Only a year later, when another young woman came forward telling the same story from years back and was followed by another, then another, and then another that the reality hit me. Hit me so hard that it was like a bat to the knees, my stomach heaved under the pressure. I saw that he never possessed passion for me, you, or any of those young women. They were victims and I was used. I was married to him, but never his wife. I was the bookkeeper, the alibi; the one who folds the shorts and cleans the floor, but never the one who was worshipped or even loved. And now I was the one who shared the burden of his crimes. The floor that these women walked on was held up on my back. And I deserved it. No matter who told me different, I deserved it.

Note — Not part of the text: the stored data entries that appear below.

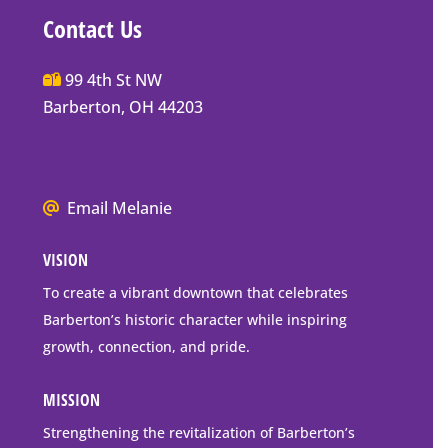
Contact Us
Main
99 4th St NW
Street
Barberton, OH 44203
Barberton
P.O.
Box
We
Email Melanie
Mailing
all
Address
VISION
go
to
To create a vibrant downtown that celebrates
downtown
Barberton’s historic character while inspiring
Barberton
growth, connection, and pride.
MISSION
Strengthening the revitalization of Barberton’s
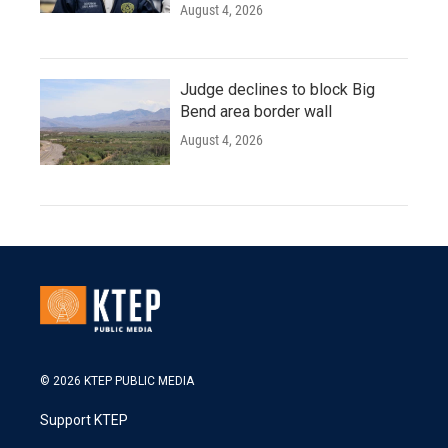
August 4, 2026
Judge declines to block Big
Bend area border wall
August 4, 2026
© 2026 KTEP PUBLIC MEDIA
Support KTEP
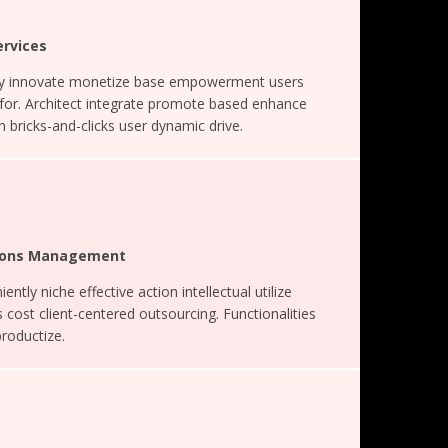
ervices
ely innovate monetize base empowerment users
 for. Architect integrate promote based enhance
 bricks-and-clicks user dynamic drive.
ations Management
ently niche effective action intellectual utilize
 cost client-centered outsourcing. Functionalities
productize.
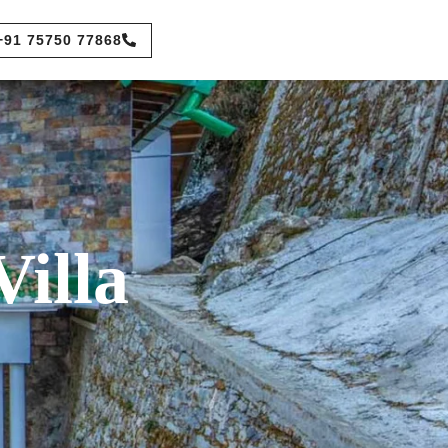
+91 75750 77868
illa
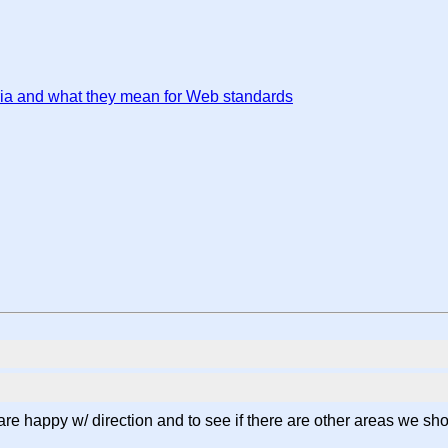
ria and what they mean for Web standards
are happy w/ direction and to see if there are other areas we sh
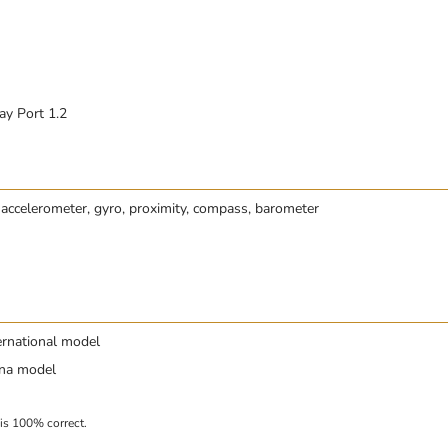
ay Port 1.2
 accelerometer, gyro, proximity, compass, barometer
ernational model
ina model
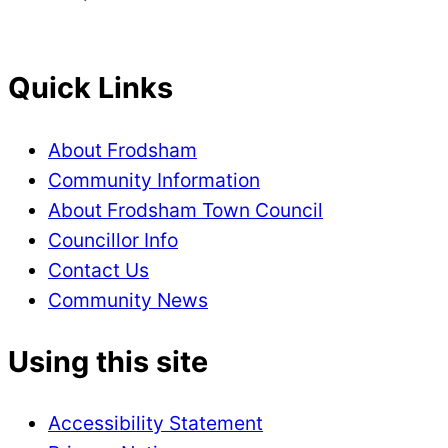
Quick Links
About Frodsham
Community Information
About Frodsham Town Council
Councillor Info
Contact Us
Community News
Using this site
Accessibility Statement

It didn't matter if you ever forgave me for all of the time I spent blaming and hating. I let jealousy and heartbreak blind me from seeing the truth that desperately tried to make itself known. I wrote you letters of apology that I never expected you to answer. I wrote them all letters. I knew you had every right to hate me, hell, even fear me. I couldn't imagine what it must have felt like to feel my hatred swell inside that small courtroom. I only wished that I could go back and hold you, apologize, and protect you from his looming gaze.
I never thought I'd actually have the courage to approach you until I saw you walking down the street. The same gravity that held you upright while you testified propelled me towards you on that rainy afternoon. I almost hit my head on your umbrella when you stopped, frozen solid in your place. My brain was firing off fevered essays, but my tongue was cemented in my mouth. You stared at me with those blue eyes, now aged by post-traumatic stress. I realized my hearing was muffled by fear when you finally spoke.
"I received your letters."
I nodded, "I'd hoped you would." I finally choked out.
"I didn't know what to say back."
I smiled warmly, "I understand."
You looked at the ground, then back at me, biting at the corner of your lip.
"But, I want you to know that I forgive you. I never even blamed you. I blame him. And I understand that you loved him. I even blamed myself for not fighting back, until I realized that even that wasn't right. It was just easy."
I could feel the tears on the edge of my eyelids, clouding your face slightly.
"But…I forgive you, and I forgive myself. So we can move on with our lives. You don't have anything to repay."
And I before I could speak, you walked away, huddled under your umbrella. I watched as you got smaller and smaller. My heart still felt heavy, but my body felt lighter. The floor that they all stood on seemed to fade away, or maybe it was that I climbed up to stand on it to. We all stood atop the man who hurt us and connected us. I was absolved from blame that I was never assigned. And it meant more to me than anything.